Le Wi-Fi : une calamité publique, un délire banalisé

Les antennes de téléphonie mobile n'ont certes pas fini de faire parler d'elles. Jusqu'à l'aube du nouveau millénaire, les victimes de leurs rayonnements provenaient le plus souvent de leur voisinage direct. Puis, des plaintes de plus en plus fréquentes ont émané de foyers éloignés des antennes de transmission: le téléphone sans fil DECT avait gagné du terrain. Mais aujourd'hui, la couverture spatiale des rayonnements du Wi-Fi ne connaît aucun précédent. Le Wi-Fi, une calamité publique - et personne ne le sait ?

Troubles du sommeil, voire insomnie complète, nuit après nuit.

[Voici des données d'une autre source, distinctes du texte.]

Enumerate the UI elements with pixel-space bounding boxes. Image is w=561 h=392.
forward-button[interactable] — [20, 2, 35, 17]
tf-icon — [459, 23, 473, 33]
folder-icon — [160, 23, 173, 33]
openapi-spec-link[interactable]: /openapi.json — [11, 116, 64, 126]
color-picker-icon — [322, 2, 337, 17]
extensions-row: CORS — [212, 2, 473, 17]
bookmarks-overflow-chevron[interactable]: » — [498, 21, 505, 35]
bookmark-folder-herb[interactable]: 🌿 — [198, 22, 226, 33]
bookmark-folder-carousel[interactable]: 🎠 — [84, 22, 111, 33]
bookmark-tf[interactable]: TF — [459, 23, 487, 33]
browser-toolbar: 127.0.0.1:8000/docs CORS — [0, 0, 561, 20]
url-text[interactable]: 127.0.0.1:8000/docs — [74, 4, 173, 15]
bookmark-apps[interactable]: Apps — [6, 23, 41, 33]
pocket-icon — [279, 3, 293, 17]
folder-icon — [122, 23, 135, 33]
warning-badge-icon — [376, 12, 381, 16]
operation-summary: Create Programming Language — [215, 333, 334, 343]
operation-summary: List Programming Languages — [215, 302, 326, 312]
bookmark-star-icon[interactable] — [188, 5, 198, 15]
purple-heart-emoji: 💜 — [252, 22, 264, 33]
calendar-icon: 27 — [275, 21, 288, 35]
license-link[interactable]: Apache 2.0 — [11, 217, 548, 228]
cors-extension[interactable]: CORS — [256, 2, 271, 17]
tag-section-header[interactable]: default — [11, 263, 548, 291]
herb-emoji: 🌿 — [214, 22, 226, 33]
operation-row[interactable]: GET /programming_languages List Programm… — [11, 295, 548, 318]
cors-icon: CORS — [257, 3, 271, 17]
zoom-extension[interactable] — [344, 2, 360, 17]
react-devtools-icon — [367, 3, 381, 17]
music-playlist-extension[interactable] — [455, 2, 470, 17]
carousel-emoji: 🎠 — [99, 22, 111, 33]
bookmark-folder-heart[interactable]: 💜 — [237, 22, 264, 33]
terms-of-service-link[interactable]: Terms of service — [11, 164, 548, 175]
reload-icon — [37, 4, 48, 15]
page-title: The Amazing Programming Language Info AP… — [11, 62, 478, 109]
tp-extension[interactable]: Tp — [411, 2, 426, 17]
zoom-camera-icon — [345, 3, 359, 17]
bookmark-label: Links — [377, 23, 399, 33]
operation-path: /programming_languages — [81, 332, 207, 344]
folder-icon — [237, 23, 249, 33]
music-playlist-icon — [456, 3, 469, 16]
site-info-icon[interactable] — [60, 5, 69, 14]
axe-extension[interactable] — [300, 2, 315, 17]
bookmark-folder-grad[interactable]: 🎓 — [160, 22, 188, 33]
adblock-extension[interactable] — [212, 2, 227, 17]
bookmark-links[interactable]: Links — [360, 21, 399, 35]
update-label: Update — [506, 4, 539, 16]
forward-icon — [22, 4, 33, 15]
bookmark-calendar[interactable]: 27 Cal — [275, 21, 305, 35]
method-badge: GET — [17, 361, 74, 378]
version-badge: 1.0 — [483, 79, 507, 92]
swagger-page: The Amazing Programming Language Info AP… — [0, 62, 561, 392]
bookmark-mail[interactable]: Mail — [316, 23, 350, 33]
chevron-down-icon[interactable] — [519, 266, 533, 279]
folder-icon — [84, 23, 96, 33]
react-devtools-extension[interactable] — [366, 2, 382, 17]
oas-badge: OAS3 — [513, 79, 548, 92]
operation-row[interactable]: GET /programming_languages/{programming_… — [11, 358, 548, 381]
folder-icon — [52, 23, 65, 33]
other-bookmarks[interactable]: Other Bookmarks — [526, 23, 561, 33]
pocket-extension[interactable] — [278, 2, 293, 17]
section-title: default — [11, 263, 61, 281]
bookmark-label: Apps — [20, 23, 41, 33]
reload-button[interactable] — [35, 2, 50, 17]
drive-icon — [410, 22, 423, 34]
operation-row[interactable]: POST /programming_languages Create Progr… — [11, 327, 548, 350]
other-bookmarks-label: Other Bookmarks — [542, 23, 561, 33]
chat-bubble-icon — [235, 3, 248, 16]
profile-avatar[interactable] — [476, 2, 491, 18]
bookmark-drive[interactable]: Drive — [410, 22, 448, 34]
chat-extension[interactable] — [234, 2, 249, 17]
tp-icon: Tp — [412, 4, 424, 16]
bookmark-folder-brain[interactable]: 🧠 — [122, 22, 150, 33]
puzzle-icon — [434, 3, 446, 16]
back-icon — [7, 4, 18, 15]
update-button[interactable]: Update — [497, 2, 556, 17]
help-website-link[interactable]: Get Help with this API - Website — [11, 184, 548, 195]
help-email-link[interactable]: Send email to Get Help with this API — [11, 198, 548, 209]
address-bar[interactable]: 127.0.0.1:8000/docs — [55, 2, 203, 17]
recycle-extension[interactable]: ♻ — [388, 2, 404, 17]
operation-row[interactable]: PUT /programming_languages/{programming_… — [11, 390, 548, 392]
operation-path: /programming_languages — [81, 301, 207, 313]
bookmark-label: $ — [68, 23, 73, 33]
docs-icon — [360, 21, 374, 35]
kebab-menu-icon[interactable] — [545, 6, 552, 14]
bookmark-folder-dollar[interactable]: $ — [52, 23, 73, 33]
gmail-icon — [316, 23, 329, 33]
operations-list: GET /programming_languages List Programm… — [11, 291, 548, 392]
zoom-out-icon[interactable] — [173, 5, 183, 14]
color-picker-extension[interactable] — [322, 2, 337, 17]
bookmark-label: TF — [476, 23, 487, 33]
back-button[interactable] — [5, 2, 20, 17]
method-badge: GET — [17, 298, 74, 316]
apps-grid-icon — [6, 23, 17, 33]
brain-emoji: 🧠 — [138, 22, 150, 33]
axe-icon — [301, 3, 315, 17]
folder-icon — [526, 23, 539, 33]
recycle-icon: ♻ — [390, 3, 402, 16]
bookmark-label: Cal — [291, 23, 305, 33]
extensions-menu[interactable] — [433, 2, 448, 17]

Maux de tête et courbatures, problèmes des yeux et des oreilles, perte de la capacité de réflexion, étourdissements, problèmes cardiaques, dépression... Résultat : l'effondrement, service d'urgence hospitalier... Les médecins: «Nous ne trouvons rien. Vous êtes en bonne santé». Et pourtant, incroyable mais vrai: il vous suffit de retirer la fiche du Wi-Fi et vos symptômes disparaissent! Tout simplement partis, évanouis et le sommeil revient. Ce phénomène a été observé des milliers de fois ces dernières années par des conseillers en électrosmog. Il est à noter que si, en effet, le stress dure assez longtemps, des problèmes de santé irréversibles peuvent se développer. Mais à quelles fins tous ces gens doivent-ils endurer cette souffrance? Afin que d'autres, dans leurs appartements, puissent jouir d'un « irréprochable » style du sansfil, sans devoir débourser de l'argent pour un câblage invisible par des électriciens. Afin que d'autres encore puissent avoir un accès illimité à Internet dans toute l'habitation, sur le balcon et dans le jardin. Afin que d'autres puissent jouir du même confort gratuit que ce soit en ville, à la gare et dans les transports publics, la 3G (UMTS / HSPA) et la 4G (LTE) étant payantes.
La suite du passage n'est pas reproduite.